This is messy because so are C++ function declarations found in header files. First you might have some various whitespace, then you have the return type, which unlike many languages can also contain spaces. Next you have the function name, and then the parameters in parentheses. It ends with a semicolon, or perhaps an open curly brace (and maybe some whitespace before that). One of the functions we want also has an inline comment at the end, so we need to handle that too.

Now if you look at my beautiful, single line regular expression, you might think about all of the possible C++ function declarations that will break it. There is no need to do this because we don't care. I have checked it against all of the functions in the SGTL5000 controller header file until it matched all of the functions I wanted and none of the functions I didn't want. It took a lot of careful tweaking from my first conception of what might work to something that actually worked in all of the relevant cases. So we're done! When we start to parse other header files, this is definitely going to break, and then we'll tweak it a bit more. We can do it like this, or we can write a C++ parser, but then we'd be writing a C++ parser and not making any audio play, so I would classify that as a failure.

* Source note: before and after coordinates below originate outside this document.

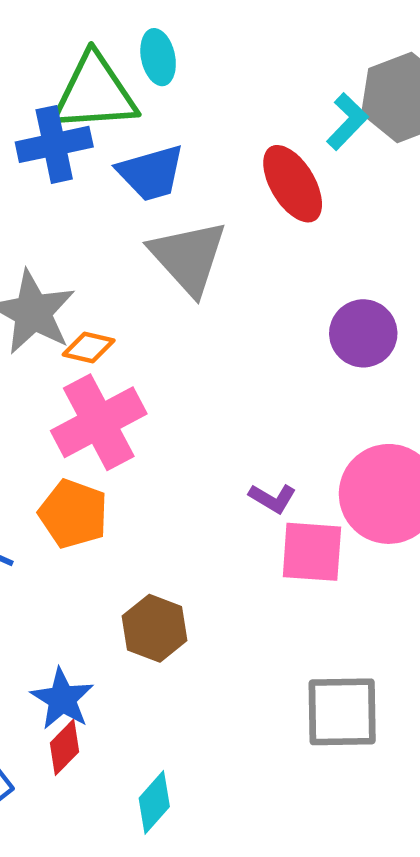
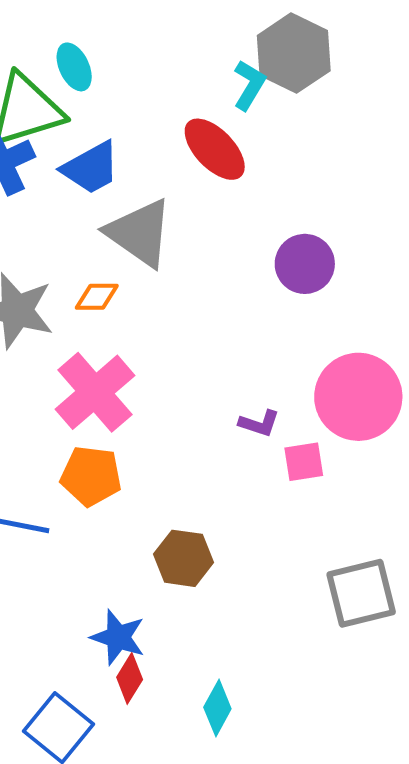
orange diamond: (89, 347) -> (97, 297), moved
pink square: (312, 552) -> (304, 462), size x0.7

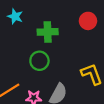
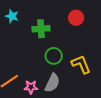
green circle: (39, 61) -> (54, 56), moved

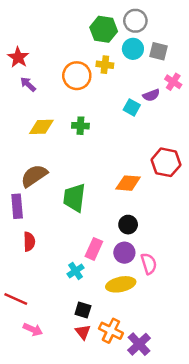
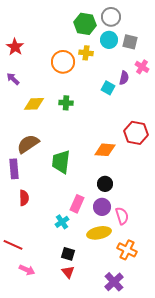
purple arrow: (28, 84) -> (13, 79), moved
purple semicircle: (151, 95) -> (124, 78), turned -56
orange cross: (111, 331) -> (127, 250), moved

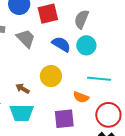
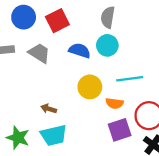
gray semicircle: (82, 19) -> (108, 17), moved
yellow circle: (51, 76) -> (90, 87), moved
purple square: (64, 119) -> (120, 130), moved

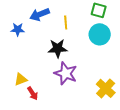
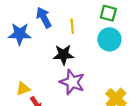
blue arrow: (40, 14) -> (44, 18), turned 84
blue star: (18, 29) -> (20, 34), size x1.5

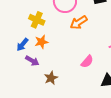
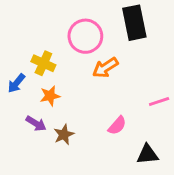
blue arrow: (22, 45) -> (16, 83), moved
brown star: (51, 78) -> (64, 135), moved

I think it's worth some time to talk a little bit about some other small tweaks in this code. There are some places where I split the text on a space, and this didn't work at first because C++ types can have spaces in them (for instance, "unsigned int") so I had to modify the Text library to let you split on the last instance of a substring, as well as the usual implementation of splitting on the first instance. I also throw out all parameter and return types containing a "*" because those are pointers and I don't allow any pointer types in the API.

You may be thinking, "What the heck?!? Why no pointer types?" This is a great question. Well, I don't want to foreshadow too much of where we're going with this, because it might seem unreasonable! My motivation is that I would like to enforce a style of programming that I'm working on which I call "effective programming" and which you might also name "effect-oriented programming". In order to get there, we need to provide an API that only deals with immutable types for both parameters and return types. In C++, pointer types are mutable, so they are banned. Fortunately, you don't really need them for the Audio library. It mostly deals with simple value types such as ints and floats. We'll worry about pointer types in the API when we get to them, but for the SGTL5000 controller class there is no need.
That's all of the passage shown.